Only the sausage limits, the size of the crowds and the more silly punishments are made up in tonight’s news. The rest of it is disturbingly close to what actually happened.
In new legislation announced today, Frau Doktor Angela Mirakle has made it clear that free movement throughout the European Union is non-negotiable, but no immigrants arriving in Germany will be allowed to eat German sausages for five years. And especially not her sausages.
In a move seen by many observers as a warning shot aimed at smart-Alec anti-EU protesters unconvinced by her stance of undying, infinite love for all Ausländer, security has been stepped up tonight around the German Chancellor’s personal supply of Bratwurst.
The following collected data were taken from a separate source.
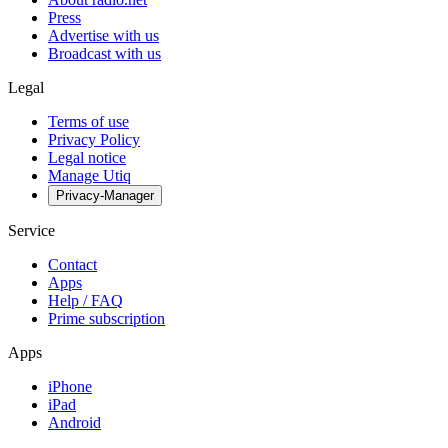
Press
Advertise with us
Broadcast with us
Legal
Terms of use
Privacy Policy
Legal notice
Manage Utiq
Privacy-Manager
Service
Contact
Apps
Help / FAQ
Prime subscription
Apps
iPhone
iPad
Android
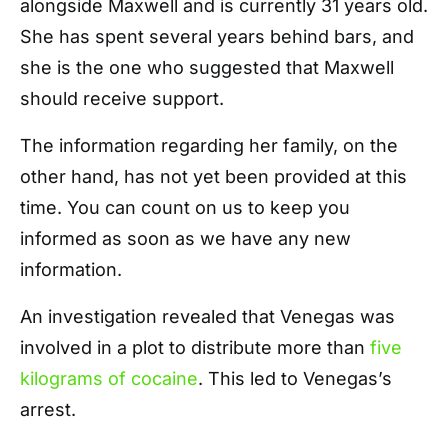
alongside Maxwell and is currently 31 years old.
She has spent several years behind bars, and
she is the one who suggested that Maxwell
should receive support.
The information regarding her family, on the
other hand, has not yet been provided at this
time. You can count on us to keep you
informed as soon as we have any new
information.
An investigation revealed that Venegas was
involved in a plot to distribute more than
five
kilograms of cocaine
. This led to Venegas’s
arrest.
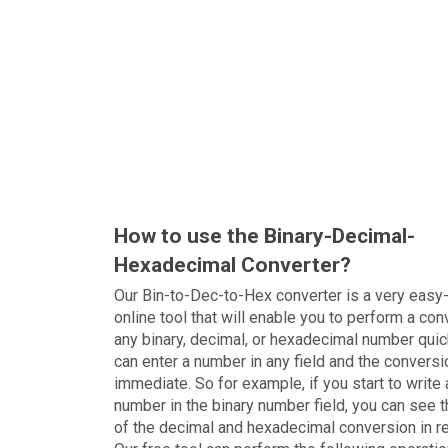
How to use the Binary-Decimal-
Hexadecimal Converter?
Our Bin-to-Dec-to-Hex converter is a very easy
online tool that will enable you to perform a con
any binary, decimal, or hexadecimal number quic
can enter a number in any field and the conversi
immediate. So for example, if you start to write 
number in the binary number field, you can see t
of the decimal and hexadecimal conversion in r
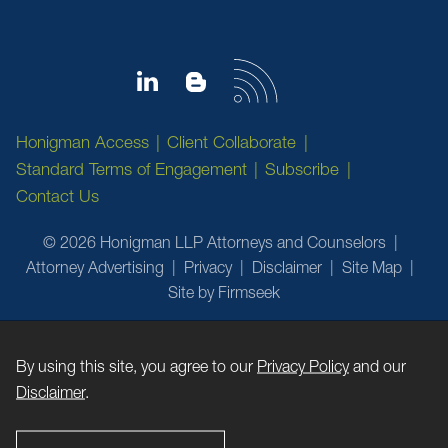
Honigman Access
Client Collaborate
Standard Terms of Engagement
Subscribe
Contact Us
© 2026 Honigman LLP Attorneys and Counselors
Attorney Advertising
Privacy
Disclaimer
Site Map
Site by Firmseek
By using this site, you agree to our
Privacy Policy
and our
Disclaimer
.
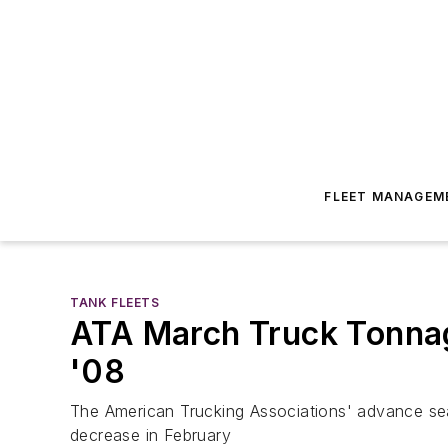
FLEET MANAGEM
TANK FLEETS
ATA March Truck Tonnage
'08
The American Trucking Associations' advance se
decrease in February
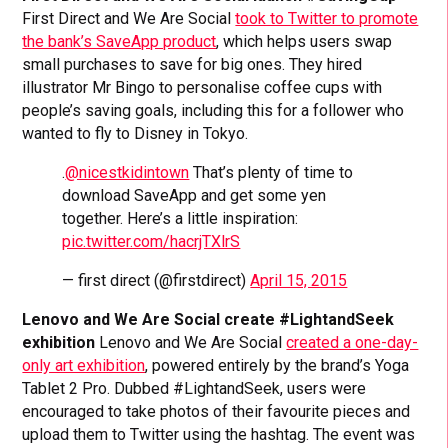
First Direct and We Are Social
took to Twitter to promote
the bank’s SaveApp product
, which helps users swap
small purchases to save for big ones. They hired
illustrator Mr Bingo to personalise coffee cups with
people’s saving goals, including this for a follower who
wanted to fly to Disney in Tokyo.
.
@nicestkidintown
That’s plenty of time to
download SaveApp and get some yen
together. Here’s a little inspiration:
pic.twitter.com/hacrjTXlrS
— first direct (@firstdirect)
April 15, 2015
Lenovo and We Are Social create #LightandSeek
exhibition
Lenovo and We Are Social
created a one-day-
only art exhibition
, powered entirely by the brand’s Yoga
Tablet 2 Pro. Dubbed #LightandSeek, users were
encouraged to take photos of their favourite pieces and
upload them to Twitter using the hashtag. The event was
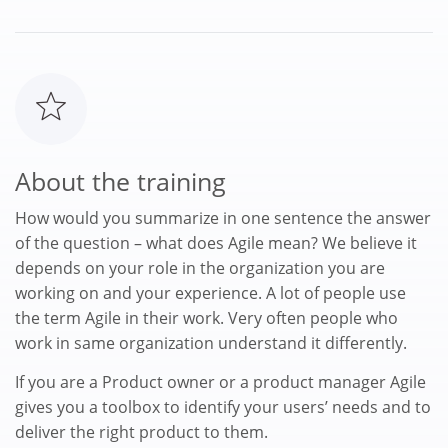
About the training
How would you summarize in one sentence the answer
of the question – what does Agile mean? We believe it
depends on your role in the organization you are
working on and your experience. A lot of people use
the term Agile in their work. Very often people who
work in same organization understand it differently.
If you are a Product owner or a product manager Agile
gives you a toolbox to identify your users’ needs and to
deliver the right product to them.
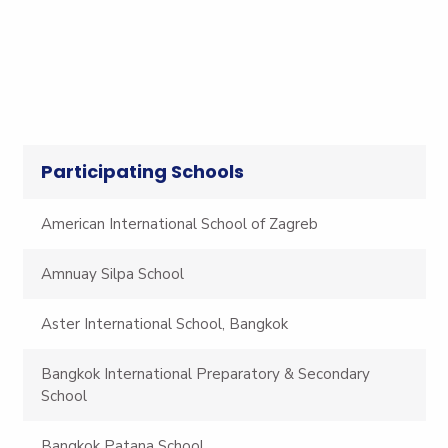
Participating Schools
American International School of Zagreb
Amnuay Silpa School
Aster International School, Bangkok
Bangkok International Preparatory & Secondary
School
Bangkok Patana School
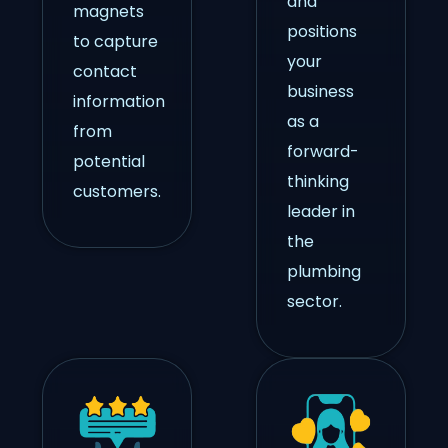
and
magnets
positions
to capture
your
contact
business
information
as a
from
forward-
potential
thinking
customers.
leader in
the
plumbing
sector.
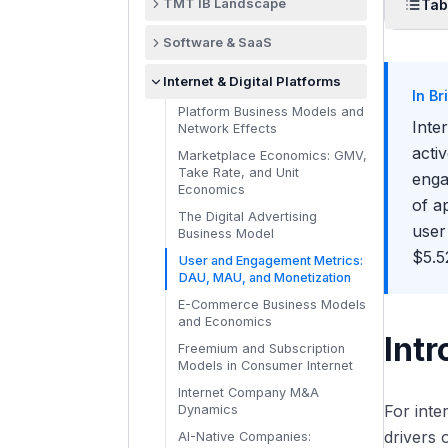
TMT IB Landscape
Tab
What TMT Investment Bankers
Intr
Software & SaaS
Actually Do
The 
The SaaS Business Model
The TMT Sub-Sector Map:
Internet & Digital Platforms
Explained
Technology, Media, and
In Br
ARP
Telecom
Platform Business Models and
ARR, MRR, and Recurring
Inte
Network Effects
Eng
Revenue Metrics
How Banks Organize TMT
acti
Coverage
Marketplace Economics: GMV,
What
Net Revenue Retention (NRR):
Take Rate, and Unit
enga
The Most Important SaaS
TMT at Bulge Brackets vs.
Economics
Metric
Boutiques vs. Specialists
of a
The Digital Advertising
SaaS Unit Economics: CAC,
Strategic vs. Financial Buyers
user
Business Model
LTV, and Payback Period
in TMT
$5.5
User and Engagement Metrics:
The Rule of 40 in SaaS
Private Equity in Technology:
DAU, MAU, and Monetization
Valuation
Take-Privates and Software
Roll-Ups
E-Commerce Business Models
SaaS Gross Margins and Cost
and Economics
Structure
TMT Deal Flow: What Drives
Intr
M&A Activity
Freemium and Subscription
Cohort Analysis and Churn in
Models in Consumer Internet
SaaS
A Day in the Life of a TMT IB
Analyst
Internet Company M&A
On-Premise to Cloud
For int
Dynamics
Transitions in Software
Recruiting for TMT Investment
drivers 
Banking
AI-Native Companies:
Vertical SaaS vs. Horizontal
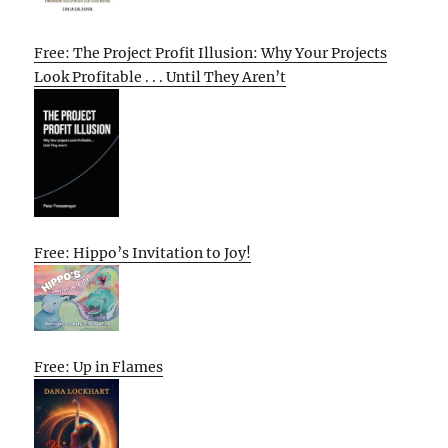
Free: The Project Profit Illusion: Why Your Projects
Look Profitable . . . Until They Aren’t
Free: Hippo’s Invitation to Joy!
Free: Up in Flames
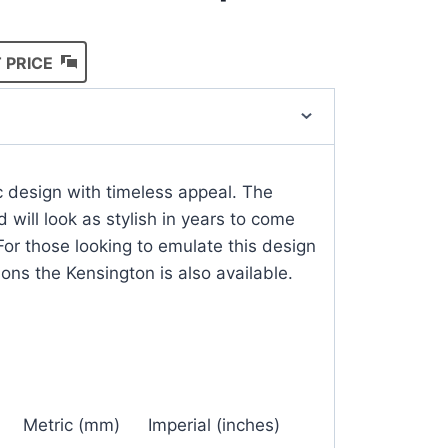
 PRICE
ic design with timeless appeal. The
d will look as stylish in years to come
For those looking to emulate this design
ions the Kensington is also available.
Metric (mm)
Imperial (inches)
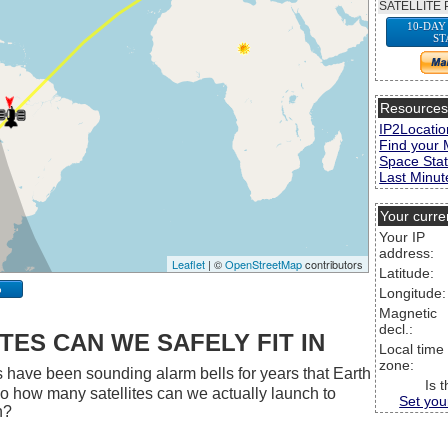
SATELLITE 
10-DAY
ST
Resource
IP2Locatio
Find your 
Space Stat
Last Minute
Your curre
Your IP
address:
Leaflet
| ©
OpenStreetMap
contributors
Latitude:
p
Longitude:
Magnetic
decl.:
ES CAN WE SAFELY FIT IN
Local time
zone:
 have been sounding alarm bells for years that Earth
Is 
 So how many satellites can we actually launch to
Set you
h?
Geli is described as “extremely upset and nervous” by close associates after receiving threats to blow up the Original DDR Foron Fridge which houses her unique collection of ecologically sound, Greenpeace-approved Communist sausages.
Describing Chancellor Mirakle as “the world’s greatest fan of a well-hung sausage”, Minister for alle dicke Leute Werner Havelschwimmer made it clear that “today’s announcement in no way dilutes our unshakeable will to allow immigrants to come to Germany where they will receive a hero’s welcome but no benefits, as such, for at least five years”.
So then, reality permeates the former DDR Judegenführer’s brain at last.
‘Transport for London rolled out a number of special equality traffic lights in Trafalgar Square for Gay Pride back in June. Instead of simply showing a little green man, they light up in symbols signifying two little green men or two little green women – as well as symbols signifying transgender people and same-sex love.’
So wrote Pink News yesterday, giggling behind its painted nails about the fact that the Daily Mail had only just noticed this gigantic step forward for progressive ideas. It is heartwarming to know that – previously unable to reach the pedestrian bit around Nelson’s column – minority sexual orientations can now recognise their symbols and feel completely at ease crossing the road.
The problem I have with this is whether it is safe for LGBTs, boy couples and girl couples all to cross the road in Trafalgar Square at the same time, given that they won’t get the green light anywhere else in London. I have visions of perhaps several thousand happily liberated same-sex lovers, free at last to feed the pigeons all at once, streaming across and throwing bread underarm to the avian inhabitants.
Has anyone, I wonder, alerted air traffic control to the mayhem this might cause in the shape of over-excited (or even terrified) pigeons suddenly ascending en masse into the flight path of Ryanair arrival OL623 on its maiden radar-free flight to Heathrow?
Imagine being the sub handed the task of writing the pithy headline to that one.
In one of his strongest warnings yet that Britain will have to pay a heavy price for leaving the European Union, the most unpopular French President of all time Francois Hollande today announced tough new measures designed to combat future attempts to escape from Stalag Luft Union 29.
As from next Monday, he told France’s National Assembly, every firstborn child of British parents living fulltime in France would be banned for life from attending Festivals du Rire, Vide Greniers, Marchés du Soir, exhibitions of antique French farm equipment and Pétanque championships, or buying mousetraps.
“Zeeeze Breeteesh,” he continued, “merst lerarrn to respect ze profarend preenzeepearls of ze Union, and zat is whah ze sheef negociatteur wheeze dem will bay Guy Verhofstadt”.